The PlayCast 1.0 Alpha release does have the capability to update itself remotely but, as this has never been previously tested in the wild, we have configured the alpha release to disable itself in six months if it has not been updated.  

Thank you for your support, happy PlayCasting!

Install now:  https://packages.playcast.io/Alpha/PlaycastBundle.exe

Known Bugs/Fixes

If your PlayCast App opens offscreen use your file explorer to find the file:

%appdata%\playcast-host\config.json, set X and Y to 0 and save.

If your remote mouse or keyboard input doesn't work, that may be a driver installation issue, let us know if you encounter that problem.
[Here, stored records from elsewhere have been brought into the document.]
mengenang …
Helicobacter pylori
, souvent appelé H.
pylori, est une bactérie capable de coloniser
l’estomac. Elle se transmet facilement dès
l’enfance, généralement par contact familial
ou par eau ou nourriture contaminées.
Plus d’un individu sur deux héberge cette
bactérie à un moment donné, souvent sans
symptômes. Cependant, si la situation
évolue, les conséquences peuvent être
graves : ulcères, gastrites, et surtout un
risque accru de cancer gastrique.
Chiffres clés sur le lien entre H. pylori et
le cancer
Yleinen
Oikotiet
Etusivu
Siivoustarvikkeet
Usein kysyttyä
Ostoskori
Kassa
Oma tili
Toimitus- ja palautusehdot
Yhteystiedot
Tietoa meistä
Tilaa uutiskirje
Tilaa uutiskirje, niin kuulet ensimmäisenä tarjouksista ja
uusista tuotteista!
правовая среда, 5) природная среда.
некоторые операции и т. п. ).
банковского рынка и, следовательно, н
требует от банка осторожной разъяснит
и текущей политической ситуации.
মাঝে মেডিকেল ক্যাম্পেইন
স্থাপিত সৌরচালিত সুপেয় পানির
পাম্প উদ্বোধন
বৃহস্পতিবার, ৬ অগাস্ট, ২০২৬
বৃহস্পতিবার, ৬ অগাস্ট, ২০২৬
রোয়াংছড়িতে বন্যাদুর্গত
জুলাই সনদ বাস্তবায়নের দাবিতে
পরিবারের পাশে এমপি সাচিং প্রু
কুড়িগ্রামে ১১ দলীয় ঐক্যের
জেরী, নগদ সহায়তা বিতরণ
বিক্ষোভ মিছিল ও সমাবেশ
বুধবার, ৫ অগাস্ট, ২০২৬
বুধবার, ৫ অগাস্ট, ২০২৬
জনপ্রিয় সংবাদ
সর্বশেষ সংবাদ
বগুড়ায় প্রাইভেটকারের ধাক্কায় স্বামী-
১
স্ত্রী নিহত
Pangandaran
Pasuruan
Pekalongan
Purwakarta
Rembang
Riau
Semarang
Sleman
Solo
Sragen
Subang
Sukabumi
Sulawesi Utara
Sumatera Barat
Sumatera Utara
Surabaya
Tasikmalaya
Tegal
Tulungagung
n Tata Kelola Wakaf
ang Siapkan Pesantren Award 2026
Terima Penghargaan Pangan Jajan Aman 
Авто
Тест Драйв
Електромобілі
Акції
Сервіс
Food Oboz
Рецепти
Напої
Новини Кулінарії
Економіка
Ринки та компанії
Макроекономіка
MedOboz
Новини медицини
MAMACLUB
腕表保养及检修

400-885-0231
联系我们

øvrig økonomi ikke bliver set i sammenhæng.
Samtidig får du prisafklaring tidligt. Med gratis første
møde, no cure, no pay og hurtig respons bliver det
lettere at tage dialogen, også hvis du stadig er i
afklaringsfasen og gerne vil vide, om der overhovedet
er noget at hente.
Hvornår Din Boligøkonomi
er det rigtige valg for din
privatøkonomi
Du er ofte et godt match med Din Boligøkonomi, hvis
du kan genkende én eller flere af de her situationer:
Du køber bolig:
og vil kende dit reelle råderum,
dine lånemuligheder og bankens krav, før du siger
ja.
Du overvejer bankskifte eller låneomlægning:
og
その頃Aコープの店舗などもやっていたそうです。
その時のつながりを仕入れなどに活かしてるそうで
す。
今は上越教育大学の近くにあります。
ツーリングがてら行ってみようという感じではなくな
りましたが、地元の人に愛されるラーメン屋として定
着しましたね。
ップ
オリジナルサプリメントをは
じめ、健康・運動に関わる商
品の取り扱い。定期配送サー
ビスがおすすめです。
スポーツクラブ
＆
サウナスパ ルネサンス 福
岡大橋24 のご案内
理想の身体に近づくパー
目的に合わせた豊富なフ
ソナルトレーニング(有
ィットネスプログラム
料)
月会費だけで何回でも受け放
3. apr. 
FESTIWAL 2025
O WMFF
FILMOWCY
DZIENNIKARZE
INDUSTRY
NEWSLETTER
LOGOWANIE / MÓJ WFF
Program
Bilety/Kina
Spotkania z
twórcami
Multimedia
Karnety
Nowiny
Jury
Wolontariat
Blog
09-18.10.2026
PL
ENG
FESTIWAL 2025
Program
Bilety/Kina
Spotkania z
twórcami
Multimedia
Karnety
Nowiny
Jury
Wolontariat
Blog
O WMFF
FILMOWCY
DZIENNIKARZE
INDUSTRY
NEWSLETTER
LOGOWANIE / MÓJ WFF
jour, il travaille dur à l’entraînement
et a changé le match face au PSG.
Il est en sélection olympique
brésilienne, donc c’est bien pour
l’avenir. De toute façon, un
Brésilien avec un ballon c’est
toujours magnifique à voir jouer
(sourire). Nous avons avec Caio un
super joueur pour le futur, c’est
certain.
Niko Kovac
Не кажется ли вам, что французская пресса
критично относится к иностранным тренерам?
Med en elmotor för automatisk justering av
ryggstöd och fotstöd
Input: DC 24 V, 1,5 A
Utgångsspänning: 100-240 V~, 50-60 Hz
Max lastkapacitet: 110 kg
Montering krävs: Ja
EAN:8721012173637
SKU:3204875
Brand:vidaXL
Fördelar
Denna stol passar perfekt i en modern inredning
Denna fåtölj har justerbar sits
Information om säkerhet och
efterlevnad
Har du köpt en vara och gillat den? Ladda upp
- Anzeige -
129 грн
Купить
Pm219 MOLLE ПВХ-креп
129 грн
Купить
If Windows appears to crash or all of your screens black out, we’ve seen Windows do this in response to trying to view DRM’d media on a computer that is capturing video and we’ve seen it with games that have active anti-cheat protections.  If you encounter something like this, let us know if you were logged into any premium video services or playing a game when it happened.  

To share audio in the stream you must have speakers plugged into the desktop.

The Windows Remote Desktop Client and PlayJector may collide over keyboard input.

The client pages video tag has a 16:9 ratio, any displays configured with resolutions that are not 16:9 will not map mouse input correctly.  All video in this alpha release is being encoded at 1080p resolution and bilinear filtered.  Subsequent Alpha releases will become dynamic and adapt to a wider range of video configurations.